**EXERCISE AIM:** Begin at the line below that has "7 Dấu hiệu đa nang buồng" and stop after the line that has "홍천 시외버스 시간표". Please restate only those lines, word for word.
····················
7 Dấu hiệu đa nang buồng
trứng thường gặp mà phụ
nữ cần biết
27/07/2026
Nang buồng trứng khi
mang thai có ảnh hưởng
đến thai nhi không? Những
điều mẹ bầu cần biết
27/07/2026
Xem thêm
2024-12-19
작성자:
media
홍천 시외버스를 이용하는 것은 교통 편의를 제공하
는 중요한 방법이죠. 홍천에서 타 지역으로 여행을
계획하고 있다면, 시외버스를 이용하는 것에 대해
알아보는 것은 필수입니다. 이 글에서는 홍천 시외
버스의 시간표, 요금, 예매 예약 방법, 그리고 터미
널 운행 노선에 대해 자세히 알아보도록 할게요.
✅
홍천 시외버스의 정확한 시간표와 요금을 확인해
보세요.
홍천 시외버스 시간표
····················
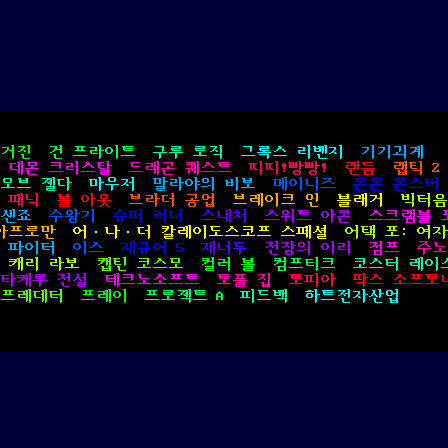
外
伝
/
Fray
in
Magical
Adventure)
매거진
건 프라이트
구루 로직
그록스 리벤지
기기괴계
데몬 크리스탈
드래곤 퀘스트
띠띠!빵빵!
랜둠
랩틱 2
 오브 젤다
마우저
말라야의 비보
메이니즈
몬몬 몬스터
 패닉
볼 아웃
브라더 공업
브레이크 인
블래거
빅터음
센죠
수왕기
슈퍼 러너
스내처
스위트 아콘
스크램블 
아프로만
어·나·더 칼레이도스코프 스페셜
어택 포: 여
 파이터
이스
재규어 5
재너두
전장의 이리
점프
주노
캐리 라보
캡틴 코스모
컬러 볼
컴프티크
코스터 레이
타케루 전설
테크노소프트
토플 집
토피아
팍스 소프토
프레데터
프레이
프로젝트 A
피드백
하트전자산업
····················
**WRITTEN RESPONSE:**
7 Dấu hiệu đa nang buồng
trứng thường gặp mà phụ
nữ cần biết
27/07/2026
Nang buồng trứng khi
mang thai có ảnh hưởng
đến thai nhi không? Những
điều mẹ bầu cần biết
27/07/2026
Xem thêm
2024-12-19
작성자:
media
홍천 시외버스를 이용하는 것은 교통 편의를 제공하
는 중요한 방법이죠. 홍천에서 타 지역으로 여행을
계획하고 있다면, 시외버스를 이용하는 것에 대해
알아보는 것은 필수입니다. 이 글에서는 홍천 시외
버스의 시간표, 요금, 예매 예약 방법, 그리고 터미
널 운행 노선에 대해 자세히 알아보도록 할게요.
✅
홍천 시외버스의 정확한 시간표와 요금을 확인해
보세요.
홍천 시외버스 시간표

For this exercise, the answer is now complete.